El tono discreto, el volumen ridículo del comentario del cura hizo que se perdiera parte de las palabras, aunque el mensaje me llegó con una claridad meridiana: aunque las palabras no sean bonitas, da igual, se nos juzgará por nuestras acciones. Y después de muchos saludos y parabienes, por fin nos trajeron algo de comer acompañado, eso sí, por un caleidoscopio acústico que me estaba causando más dolor de cabeza que el vino peleón que el posadero se empeñó en servirme contra mi voluntad diciendo “bebe de esto, que así te harás hombre”. Me preguntaba yo qué tenía que ver el brebaje que me dio con la hombría, pero preferí guardar silencio justo después de dar las gracias: no quería ser descortés con aquel hombretón que me sonreía como si fuera un pariente lejano.
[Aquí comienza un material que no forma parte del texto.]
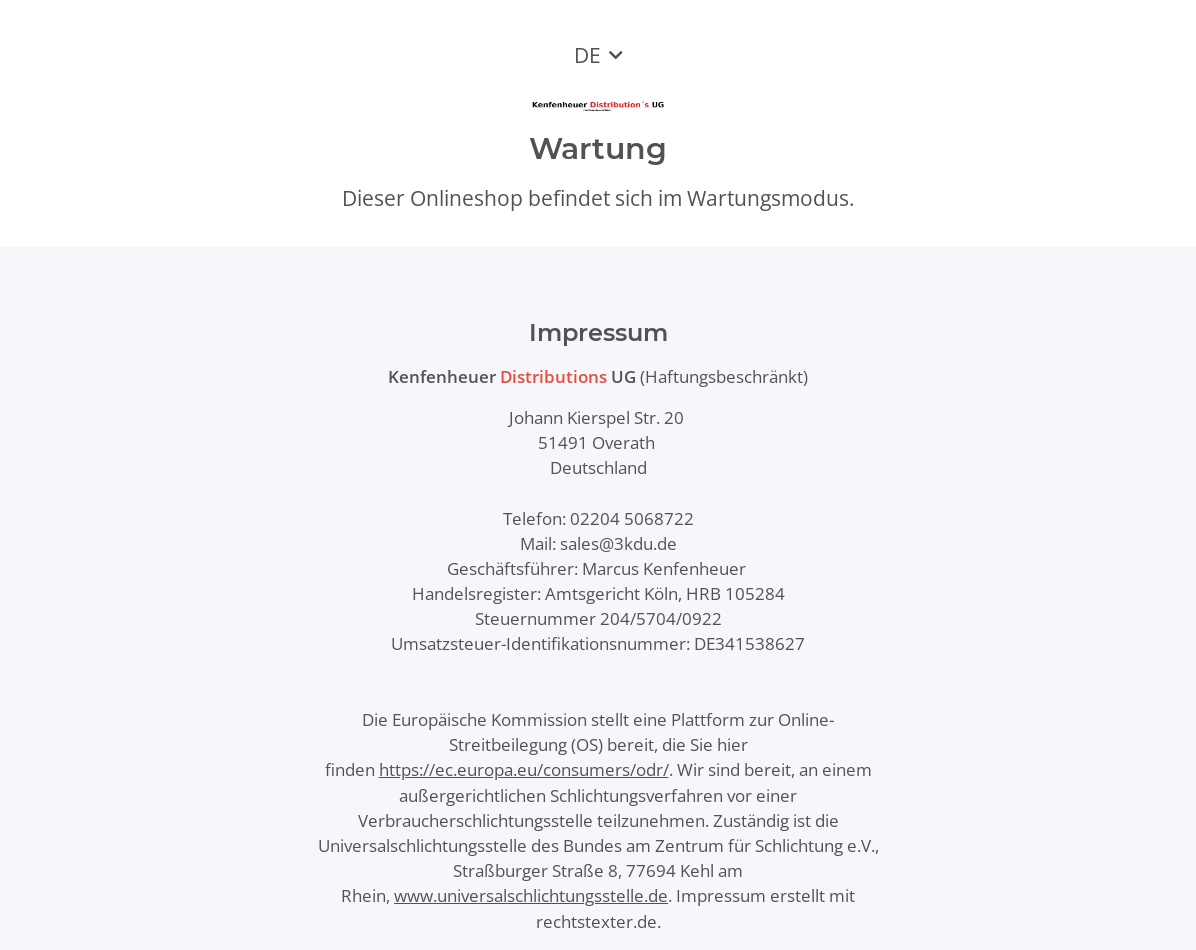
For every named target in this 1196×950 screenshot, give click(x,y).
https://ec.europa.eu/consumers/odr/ (524, 769)
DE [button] (587, 55)
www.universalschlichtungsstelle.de (531, 895)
De vuelta a casa, le dije al cura que tenía la sensación de llevar la cabeza metida en una orza de manteca: el oído entumecido, los sonidos llegando muy mitigados a través de un zumbido constante y una sensación nueva, como si la tierra se moviera de un lado a otro en una especie de columpio gigantesco. El cura se rió, me despeinó con un gesto familiar y me dijo: “intenta dormir, mañana hablaremos de la sensación de ir en barco y del dolor de cabeza.” “Pero, si no me duele la cabeza, padre” dije como buenamente pude. El cura sonrió y me dijo ”todavía, no, ya me cuentas cuando te despiertes mañana.” Y con esas palabras me tendí en el jergón, empecé mis oraciones de la noche y, antes de darme cuenta, me quedé dormido ebrio de ruido y, por primera vez en mi vida, de alcohol.